State public-health officials on Monday began allowing Alaska parents to sign up their children 12 and up for COVID-19 vaccine appointments, which will begin as early as Wednesday.
That move is in response to a Monday decision by the U.S. Food and Drug Administration to grant an Emergency Use Authorization to drug company Pfizer for use of its new vaccine for people ages 12 through 15.
A federal advisory committee to the CDC is scheduled to review the data from the FDA and give its final recommendations early in the day on Wednesday, said Dr. Anne Zink, Alaska’s chief medical officer, during a call with reporters.
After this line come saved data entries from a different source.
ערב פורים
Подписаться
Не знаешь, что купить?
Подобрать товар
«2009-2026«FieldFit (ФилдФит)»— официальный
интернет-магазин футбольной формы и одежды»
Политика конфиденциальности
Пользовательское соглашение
The CDC will then offer their recommendation on Wednesday, too.
[FDA authorizes Pfizer vaccine for children as young as 12 years old]
“We do anticipate that they will likely also recommend this vaccine for those 12 to 15,” Zink said.
With those final approvals, Alaska vaccine providers will have the green light to begin vaccinating kids 12 and up, likely late Wednesday afternoon, Zink said — which is why Wednesday is the first day available for appointments.
“We are ecstatic that it has an emergency use authorization, and that we can have more Alaskans protected from COVID-19,” Zink said. “While children tend to do very well with COVID, they tend to be asymptomatic or mildly symptomatic, we still see kids get sick, we still see kids hospitalized, and we know that they can spread it to adults,” she said.
Pfizer’s vaccine had already been approved in the U.S. and in Alaska for teens as young as 16, and Canada recently became the first to expand use to 12 and up.
Many parents, school administrators and public health officials around the world have eagerly awaited approval for the shot to be made available to more kids.
“This is really an important step forward in our ability to protect children from COVID-19,” said Dr. Joe McLaughlin, Alaska’s state epidemiologist, during call with reporters on Monday.
[Here are Alaska officials’ answers to commonly asked questions about children and the COVID-19 vaccine]
In Alaska, 23 kids under the age of 16 have so far been hospitalized with COVID-19 — and at least eight developed a serious inflammatory syndrome after recent COVID-19 infections, according to a recent report from state health officials.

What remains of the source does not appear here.